*** Opening EXTRACTED INFORMATION ***
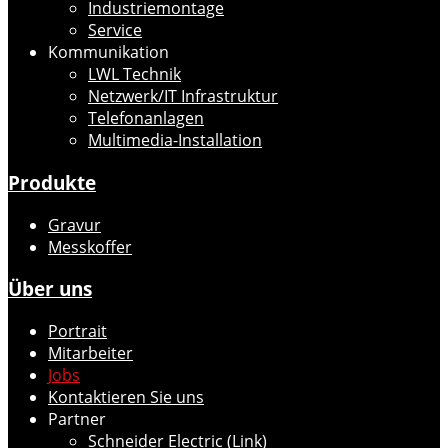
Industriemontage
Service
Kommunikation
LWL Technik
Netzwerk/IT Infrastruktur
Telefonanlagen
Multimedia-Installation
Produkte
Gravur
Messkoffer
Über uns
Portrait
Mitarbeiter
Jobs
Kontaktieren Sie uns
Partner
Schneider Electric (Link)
*** Closing EXTRACTED INFORMATION ***
*** Opening EXTRACTED INFORMATION ***
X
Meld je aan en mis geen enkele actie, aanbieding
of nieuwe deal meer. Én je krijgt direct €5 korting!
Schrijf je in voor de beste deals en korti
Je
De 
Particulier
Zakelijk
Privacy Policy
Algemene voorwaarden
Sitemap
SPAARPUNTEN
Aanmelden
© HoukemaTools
*** Closing EXTRACTED INFORMATION ***
*** Opening EXTRACTED INFORMATION ***
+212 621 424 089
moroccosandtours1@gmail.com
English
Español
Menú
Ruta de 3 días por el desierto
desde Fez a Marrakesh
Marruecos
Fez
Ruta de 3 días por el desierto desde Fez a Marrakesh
*** Closing EXTRACTED INFORMATION ***
TASK REQUIREMENTS
Your answer should be the exact lines above from the one with "Mitarbeiter" through the one with "Schneider Electric (Link)", both included, and nothing besides.

YOUR RESPONSE
Mitarbeiter
Jobs
Kontaktieren Sie uns
Partner
Schneider Electric (Link)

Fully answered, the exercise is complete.